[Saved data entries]
★ ★ ★

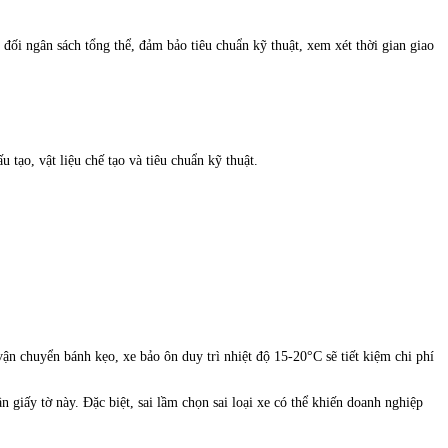
đối ngân sách tổng thể, đảm bảo tiêu chuẩn kỹ thuật, xem xét thời gian giao
tạo, vật liệu chế tạo và tiêu chuẩn kỹ thuật.
ận chuyển bánh kẹo, xe bảo ôn duy trì nhiệt độ 15-20°C sẽ tiết kiệm chi phí
iấy tờ này. Đặc biệt, sai lầm chọn sai loại xe có thể khiến doanh nghiệp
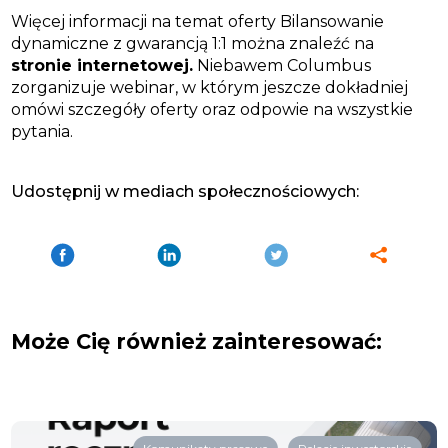
Więcej informacji na temat oferty Bilansowanie
dynamiczne z gwarancją 1:1 można znaleźć na
stronie internetowej.
Niebawem Columbus
zorganizuje webinar, w którym jeszcze dokładniej
omówi szczegóły oferty oraz odpowie na wszystkie
pytania.
Udostępnij w mediach społecznościowych:
Może Cię również zainteresować:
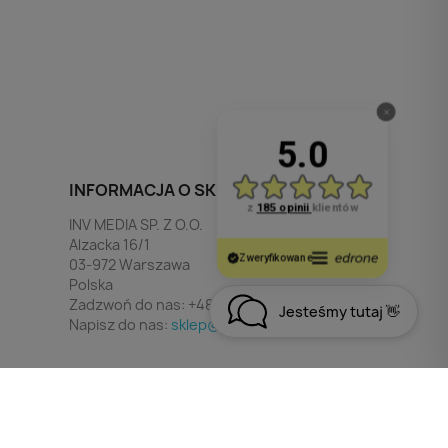
edIn
INFORMACJA O SKLEPIE
INV MEDIA SP. Z O.O.
Alzacka 16/1
03-972 Warszawa
Polska
Zadzwoń do nas:
+48 790 532 449
Jesteśmy tutaj 👋
Napisz do nas:
sklep@invmedia.pl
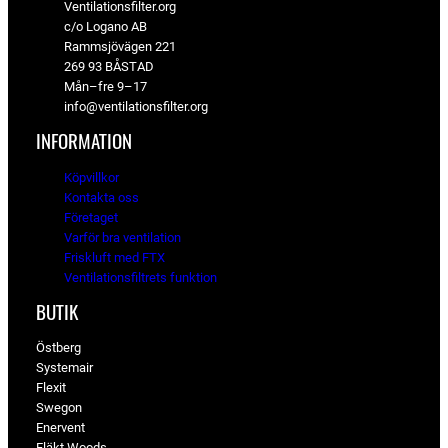
Ventilationsfilter.org
c/o Logano AB
Rammsjövägen 221
269 93 BÅSTAD
Mån–fre 9–17
info@ventilationsfilter.org
INFORMATION
Köpvillkor
Kontakta oss
Företaget
Varför bra ventilation
Friskluft med FTX
Ventilationsfiltrets funktion
BUTIK
Östberg
Systemair
Flexit
Swegon
Enervent
Fläkt Woods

★ ★ ★

_What you will do_
Set down the entries above again exactly, minus any image.

_Solution_
đối ngân sách tổng thể, đảm bảo tiêu chuẩn kỹ thuật, xem xét thời gian giao
tạo, vật liệu chế tạo và tiêu chuẩn kỹ thuật.
ận chuyển bánh kẹo, xe bảo ôn duy trì nhiệt độ 15-20°C sẽ tiết kiệm chi phí
iấy tờ này. Đặc biệt, sai lầm chọn sai loại xe có thể khiến doanh nghiệp
Więcej informacji na temat oferty Bilansowanie
dynamiczne z gwarancją 1:1 można znaleźć na
stronie internetowej.
Niebawem Columbus
zorganizuje webinar, w którym jeszcze dokładniej
omówi szczegóły oferty oraz odpowie na wszystkie
pytania.
Udostępnij w mediach społecznościowych:
Może Cię również zainteresować:
edIn
INFORMACJA O SKLEPIE
INV MEDIA SP. Z O.O.
Alzacka 16/1
03-972 Warszawa
Polska
Zadzwoń do nas:
+48 790 532 449
Jesteśmy tutaj 👋
Napisz do nas:
sklep@invmedia.pl
Ventilationsfilter.org
c/o Logano AB
Rammsjövägen 221
269 93 BÅSTAD
Mån–fre 9–17
info@ventilationsfilter.org
INFORMATION
Köpvillkor
Kontakta oss
Företaget
Varför bra ventilation
Friskluft med FTX
Ventilationsfiltrets funktion
BUTIK
Östberg
Systemair
Flexit
Swegon
Enervent
Fläkt Woods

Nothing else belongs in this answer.